Josh’s Questions for Jen:
1: How would you communicate your pro-life position?
2: How do you respond when a pro-choice person says the unborn are not persons as you and I are?
3: Do you distinguish between humans and all other animals?
4: How would you respond to someone who bites the bullet and concedes that newborns are not valuable people?
5: What about rape?
6: Assuming the unborn are valuable people, how do you respond to the objection that making abortion illegal would you would be violating womens’ bodily autonomy, or bodily integrity?
7: By basic needs, do you mean universal or something else?
8: As an atheist, would the argument that the uterus is designed for pregnancy hold weight?
9: How would you respond if a pro-choicer moves from bodily rights to rape? Does parental responsibility hold up in that case?
10: Some say that not allowing abortions is inherently discriminatory because she could not walk away from the pregnancy in the same way a jerky man could. What do you say to that?

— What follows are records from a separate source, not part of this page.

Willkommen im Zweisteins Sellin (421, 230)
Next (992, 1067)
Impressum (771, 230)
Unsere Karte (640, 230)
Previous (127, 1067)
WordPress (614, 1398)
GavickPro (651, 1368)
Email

11: And what do you think of the counter that a law prohibiting abortion would not be inherently discriminatory unless it stated that only women could not have abortions (as men could, theoretically, one day become pregnant despite the extreme risk of danger)?
12: Would you consider yourself a moral relativist?

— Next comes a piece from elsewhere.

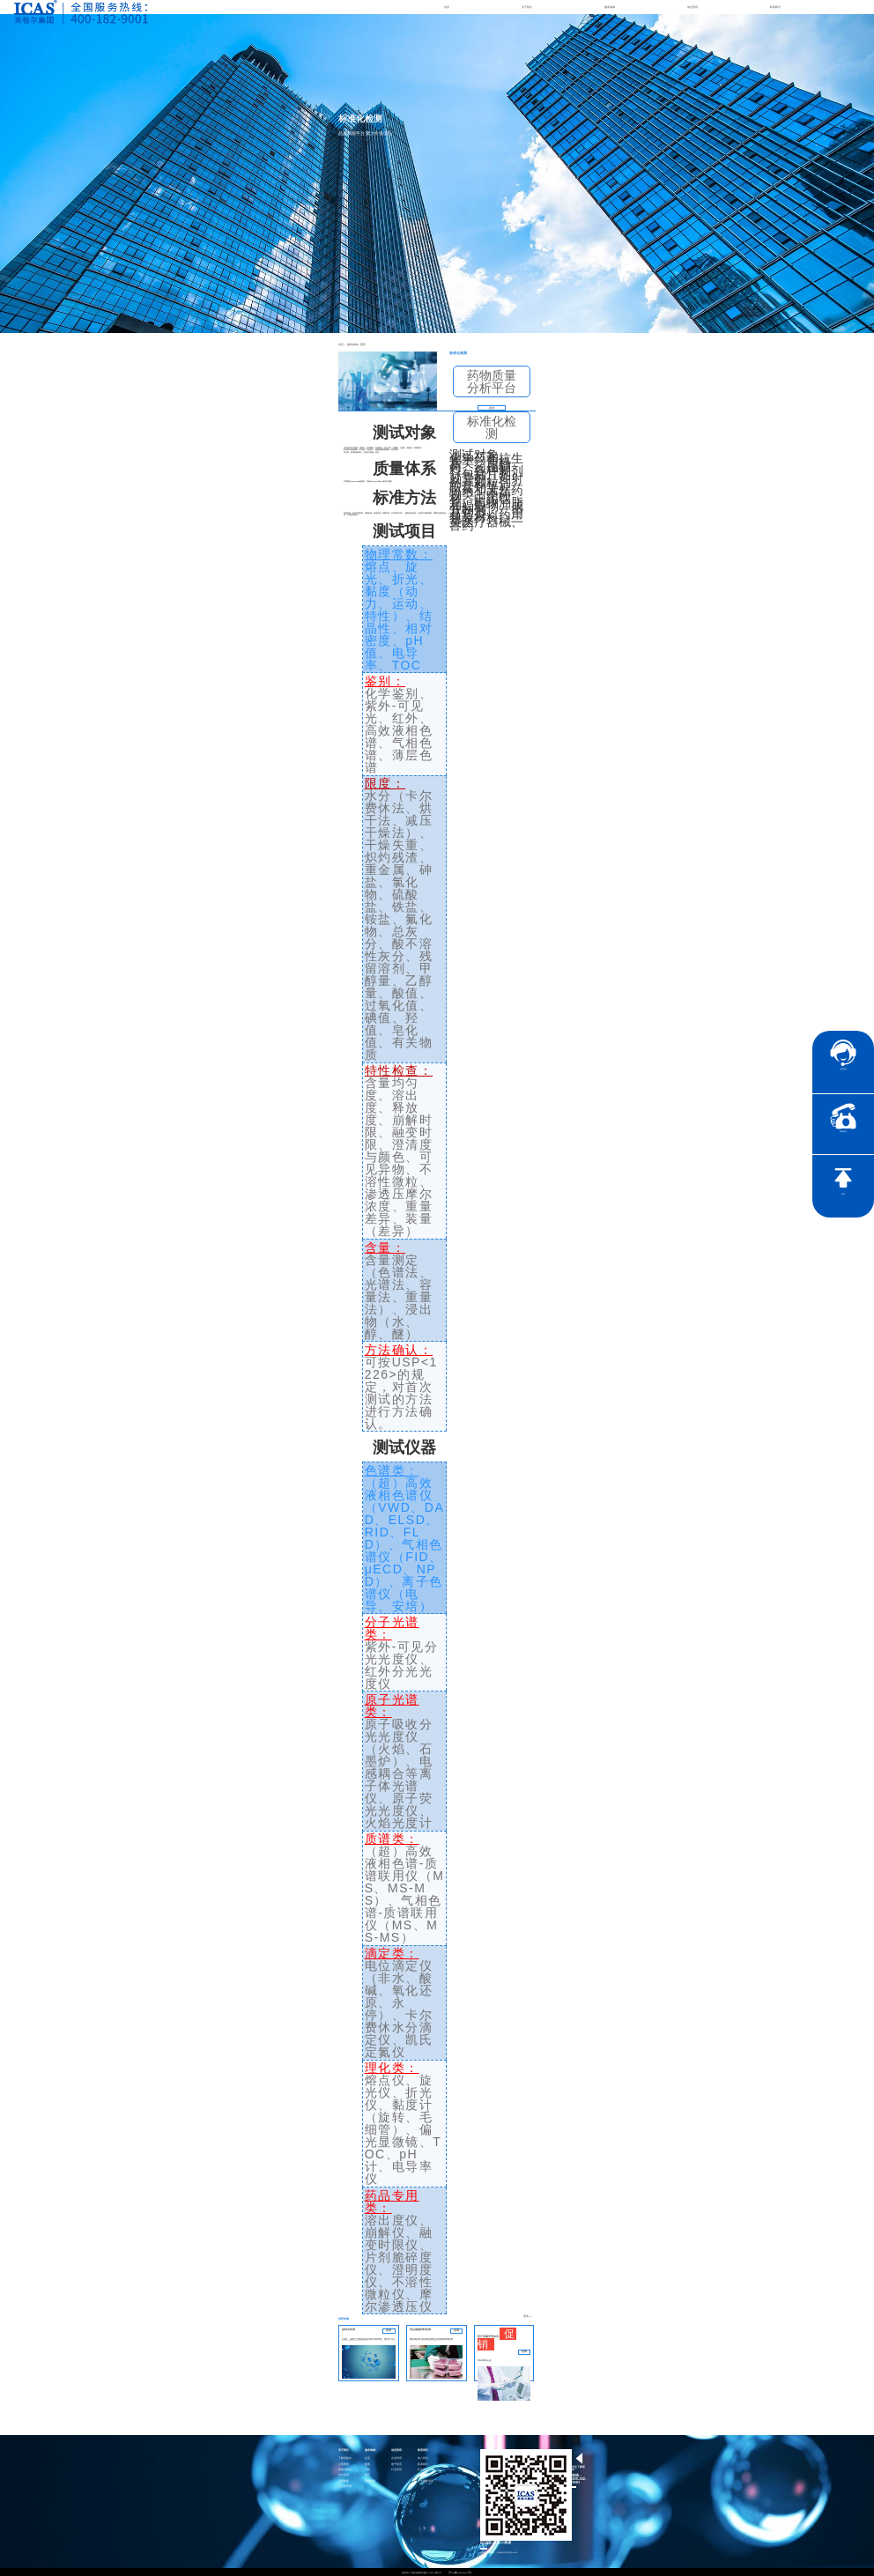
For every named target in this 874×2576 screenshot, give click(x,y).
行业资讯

13: How would you respond to the pro-choicer who thinks that we should be able to abort babies that have physical or mental defects?
14: How do you think the way you ground your pro-life argument differs from pro-life theists?
Questions from Live Listeners:
1: Would the thought that birth gives us full human rights not be consistent?
2: Even if we concede there is an intrusion going on in the woman’s body, in the case of rape, to remain pregnant against her will, the intrusion against the child’s body in the case of abortion outweighs the intrusion in the case of rape. Is that a good pro-life argument or a bad one?
3: As an atheist, what do you believe makes humans so valuable that all humans, even the unborn, should be protected?
4: As an atheist, from a pro-choicer who believes abortion is permissible from a moral relativist position, how would you answer that objection and say that abortion is never morally permissible?